Nuclear Model of an Atom
- The center of the atom is comprised of positive charge, referred to as the nucleus. The atom’s nucleus is where the majority of its mass is located.
- The electrons in an atom are located outside the nucleus and revolve around it in orbits.
- The size of the nucleus is much smaller compared to the size of the entire atom.
Drawbacks of Rutherford’s model of the atom
- Rutherford proposed that electrons in an atom revolve around the nucleus in well-defined orbits.
- However, as particles in a circular orbit would experience acceleration, the revolving electrons would lose energy and eventually fall into the nucleus.
- This would result in the atom being highly unstable and matter would not exist in the form that we observe.
- This inconsistency with observed stability led to the need for further developments in atomic theory.
Bohr’s Model of Atom
Bohr’s Model of the Atom is a description of the atomic structure proposed by Danish physicist Niels Bohr in 1913. According to the model, atoms consist of a central nucleus, made up of protons and neutrons, surrounded by electrons that are in orbit around the nucleus.
- Neils Bohr proposed that only certain, specific orbits for electrons within an atom are permitted and are referred to as “discrete orbits”.
- According to Bohr’s model, electrons in these orbits do not emit energy while they revolve. These orbits, or shells, are referred to as energy levels and are designated by letters (K, L, M, N, etc.) or numbers (n=1, 2, 3, 4, etc.).
Bohr and Bury’s rules for the distribution of electrons in different orbits (shells) are as follows:
- The maximum number of electrons in a shell is determined by the equation 2n2, where n is the number of the shell. For example, if n = 1, then the maximum number of electrons in the first shell (K shell) is 2 * 12 = 2 electrons.
- The outermost shell can accommodate a maximum of 8 electrons.

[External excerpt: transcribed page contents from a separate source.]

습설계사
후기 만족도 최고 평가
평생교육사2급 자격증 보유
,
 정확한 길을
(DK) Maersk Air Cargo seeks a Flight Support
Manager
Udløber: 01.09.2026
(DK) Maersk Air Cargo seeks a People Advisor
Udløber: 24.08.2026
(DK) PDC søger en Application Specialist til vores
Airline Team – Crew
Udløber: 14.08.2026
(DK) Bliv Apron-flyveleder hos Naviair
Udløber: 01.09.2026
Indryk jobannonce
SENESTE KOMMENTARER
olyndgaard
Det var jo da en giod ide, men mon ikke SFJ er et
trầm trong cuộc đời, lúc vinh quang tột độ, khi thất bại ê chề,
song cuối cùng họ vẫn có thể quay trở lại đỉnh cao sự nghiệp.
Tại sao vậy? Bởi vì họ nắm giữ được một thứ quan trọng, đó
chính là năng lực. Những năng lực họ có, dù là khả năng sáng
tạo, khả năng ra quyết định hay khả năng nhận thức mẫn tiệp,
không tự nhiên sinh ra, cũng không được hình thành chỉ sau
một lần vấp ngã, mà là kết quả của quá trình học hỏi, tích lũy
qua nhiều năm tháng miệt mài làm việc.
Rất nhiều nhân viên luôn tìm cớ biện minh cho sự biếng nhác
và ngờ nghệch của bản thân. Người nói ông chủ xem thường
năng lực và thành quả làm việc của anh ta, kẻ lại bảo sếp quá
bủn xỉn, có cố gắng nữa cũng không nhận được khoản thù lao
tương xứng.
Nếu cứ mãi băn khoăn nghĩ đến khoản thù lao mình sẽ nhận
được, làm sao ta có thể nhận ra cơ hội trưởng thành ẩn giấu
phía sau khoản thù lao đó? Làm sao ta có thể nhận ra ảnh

- Electrons fill shells in a stepwise manner, starting from the innermost shell and moving outward. A given shell will not be filled until all the inner shells are completely filled.

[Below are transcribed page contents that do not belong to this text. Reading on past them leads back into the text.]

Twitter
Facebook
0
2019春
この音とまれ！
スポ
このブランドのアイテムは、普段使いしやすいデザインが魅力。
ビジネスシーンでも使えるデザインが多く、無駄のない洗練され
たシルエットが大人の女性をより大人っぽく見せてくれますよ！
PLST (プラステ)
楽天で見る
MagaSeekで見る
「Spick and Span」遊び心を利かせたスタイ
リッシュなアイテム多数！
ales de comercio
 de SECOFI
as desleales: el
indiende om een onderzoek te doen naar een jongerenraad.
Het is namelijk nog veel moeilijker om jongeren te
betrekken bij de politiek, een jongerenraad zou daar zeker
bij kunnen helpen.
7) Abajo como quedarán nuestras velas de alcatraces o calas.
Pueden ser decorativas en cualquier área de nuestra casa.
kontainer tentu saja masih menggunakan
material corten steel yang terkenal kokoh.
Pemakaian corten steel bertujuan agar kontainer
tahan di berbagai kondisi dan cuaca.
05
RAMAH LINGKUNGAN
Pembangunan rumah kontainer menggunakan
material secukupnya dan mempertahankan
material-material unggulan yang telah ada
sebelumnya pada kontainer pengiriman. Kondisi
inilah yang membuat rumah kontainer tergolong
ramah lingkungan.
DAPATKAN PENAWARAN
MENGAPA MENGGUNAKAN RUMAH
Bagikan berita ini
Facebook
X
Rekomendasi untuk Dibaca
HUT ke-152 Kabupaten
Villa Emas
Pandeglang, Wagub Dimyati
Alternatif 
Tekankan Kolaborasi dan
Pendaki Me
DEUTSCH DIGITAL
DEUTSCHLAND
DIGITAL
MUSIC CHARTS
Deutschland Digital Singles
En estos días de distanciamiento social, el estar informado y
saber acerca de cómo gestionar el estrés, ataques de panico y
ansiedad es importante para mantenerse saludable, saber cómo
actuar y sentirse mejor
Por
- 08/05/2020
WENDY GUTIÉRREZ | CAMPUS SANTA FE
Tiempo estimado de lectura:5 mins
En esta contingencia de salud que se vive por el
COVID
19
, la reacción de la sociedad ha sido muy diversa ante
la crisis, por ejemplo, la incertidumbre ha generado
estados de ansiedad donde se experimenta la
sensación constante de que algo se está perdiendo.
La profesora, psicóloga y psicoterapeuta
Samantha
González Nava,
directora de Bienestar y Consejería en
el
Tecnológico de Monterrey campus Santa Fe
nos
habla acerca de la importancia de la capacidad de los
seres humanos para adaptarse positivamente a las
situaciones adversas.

- Valence electrons are the ones that make up an atom’s outermost shell.
- An atom’s tendency to react and form molecules with other atoms is known as its valency or combining capacity.

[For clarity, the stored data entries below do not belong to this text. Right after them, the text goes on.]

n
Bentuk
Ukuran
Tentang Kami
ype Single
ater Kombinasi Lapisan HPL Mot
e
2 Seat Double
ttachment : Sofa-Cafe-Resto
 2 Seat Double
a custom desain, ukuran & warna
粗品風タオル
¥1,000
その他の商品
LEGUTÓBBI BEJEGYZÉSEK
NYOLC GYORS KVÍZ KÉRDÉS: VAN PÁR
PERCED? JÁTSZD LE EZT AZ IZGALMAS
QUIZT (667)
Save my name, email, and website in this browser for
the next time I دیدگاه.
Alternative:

- Atoms with a completely filled outermost shell have low chemical activity and a valency of zero.
- The quantity of electrons in an atom’s outermost shell determines its valency. For example, hydrogen has one valence electron, making its valency 1, while magnesium has two valence electrons, making its valency 2.
- An atom can attain stability by losing its valence electrons, and the number of electrons it can lose is equal to its valency. For example, hydrogen can easily lose 1 electron to achieve stability, while magnesium can lose 2 electrons.
A unique number of protons in the nucleus of an atom is known as an atomic number indicates how many protons make up an atom’s nucleus. An element’s identification and place on the periodic table are both determined by this number. Known also as the proton number, the atomic number is denoted by the letter “Z.”
The total number of protons and neutrons in an element’s atoms determines its mass number. “A” symbol referes to a mass number.
Isotopes are atoms of the same element with the same atomic number but with a different mass number.
Applications of isotopes
- A specific isotope of Uranium, typically U-235, is used as fuel in nuclear reactors.
- In cancer treatment, a particular isotope of Cobalt, usually Co-60, is utilized.
- A certain isotope of Iodine, usually I-131, is employed in the treatment of goitre, which is an enlargement of the thyroid gland.
Isobars are atoms with the same mass number but different atomic numbers, in other words, they are atoms of different elements that have the same atomic mass.